Well. He could very well just say that but he's trying this new thing called tact and he has a faint suspicion that would not be tactful, somehow. If he were Fiddleford he knows he'd be deeply sensitive about the whole sanity thing, in much the same way he is deeply sensitive about the whole fingers thing, because Ford Pines is incapable of not being sensitive about things. He's also not too great yet at not assuming everyone has the same thought processes as he does. So of course Fiddleford wouldn't want this called attention to.]
You, ah -- mm. I had forgotten you likely haven't had much practice with this, have you?
[Because he's new. He has to be, because Ford can't have missed him being here for any great length of time. He's going to be really mad at himself if that's the case.
MIPS gives a concerned sort of yip-beep, sensing its trainer's unease. In the absence of an actual command it just kind of hovers, vibrating softly either with anticipation or because one of its feet is touching a bit of snow and it's caught on the geometry.]
no subject
It sends guilt twisting up inside him. Minnie hadn't expected to see him like this, and clearly, neither had Stanford. At least with Minnie, he hadn't been as lucid as he is now: he hadn't had the option of coming up to her and saying Minnie darlin', I know I've messed up in a real big way, but I want to try to get my mind back, and I think you can help me, if you're willin'. He'd been too far gone for that, then.
Nice going, Fiddleford. You find your best friend after all this time and you lie to him and make him think you're crazy. You really are no good to nobody.

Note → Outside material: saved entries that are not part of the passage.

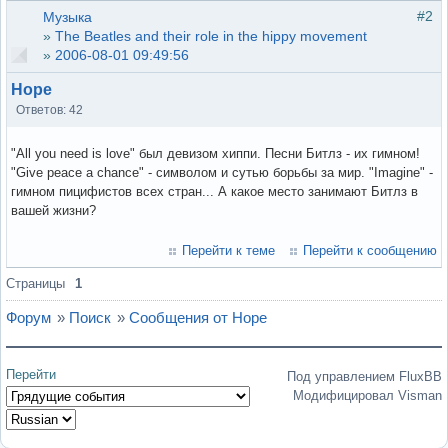
#2
Музыка
»
The Beatles and their role in the hippy movement
»
2006-08-01 09:49:56
Hope
Ответов: 42
"All you need is love" был девизом хиппи. Песни Битлз - их гимном!
"Give peace a chance" - символом и сутью борьбы за мир. "Imagine" -
гимном пицифистов всех стран... А какое место занимают Битлз в
вашей жизни?
Перейти к теме
Перейти к сообщению
Страницы
1
Форум
»
Поиск
»
Сообщения от Hope
Перейти
Под управлением FluxBB
Модифицировал Visman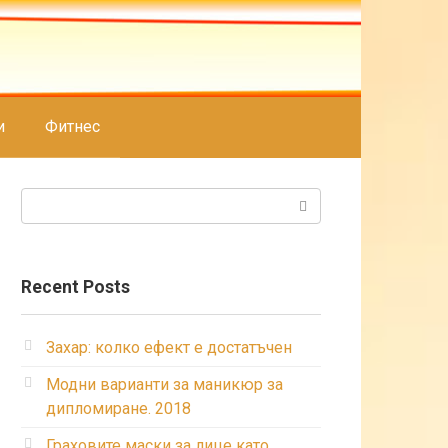
и
Фитнес
Search:
Recent Posts
Захар: колко ефект е достатъчен
Модни варианти за маникюр за
дипломиране. 2018
Граховите маски за лице като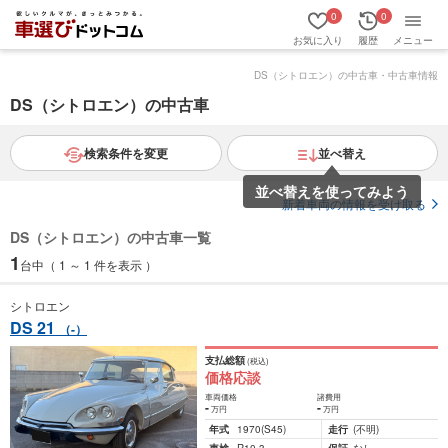
0
0
お気に入り
履歴
メニュー
DS（シトロエン）の中古車・中古車情報
DS（シトロエン）の中古車
検索条件を変更
並べ替え
並べ替えを使ってみよう
新着車両の情報を受け取る
DS（シトロエン）の中古車一覧
1
台中（ 1 ～ 1 件を表示 ）
シトロエン
DS 21
（-）
支払総額
(税込)
価格応談
車両価格
諸費用
-
-
万円
万円
年式
1970
(S45)
走行
(不明)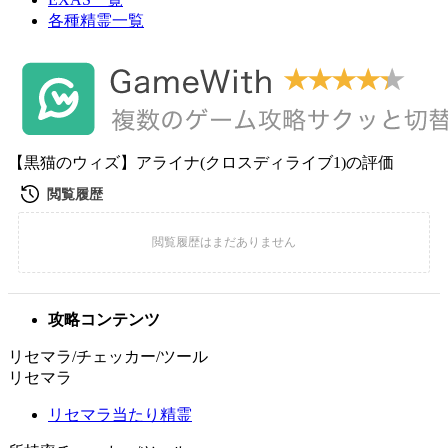
各種精霊一覧
【黒猫のウィズ】アライナ(クロスディライブ1)の評価
攻略コンテンツ
リセマラ/チェッカー/ツール
リセマラ
リセマラ当たり精霊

But they're watching him. Team Rocket, government agents, a horror taking up dark space in the burned-out part of his brain that he can't bring himself to look directly at yet -- he can't draw their attention to him. He has to hide, even if it's in plain sight. And that means Fiddleford will do whatever he has to.
He gives his knee, which has started to bounce, a jovial slap into stillness.]
No sir, I've been battling Pokemons for two weeks already! I reckon that makes me practically an expert!
[He points at MIPS and crows:]
Berry, use your DEATH RAY!!
[UGH OLD MAN FOR THE LAST TIME IT'S CALLED PSYBEAM, Berry wants to scream, but it's the first sensible command she's been given, so she lets it slide this time. She fires the weird ray straight at MIPS.]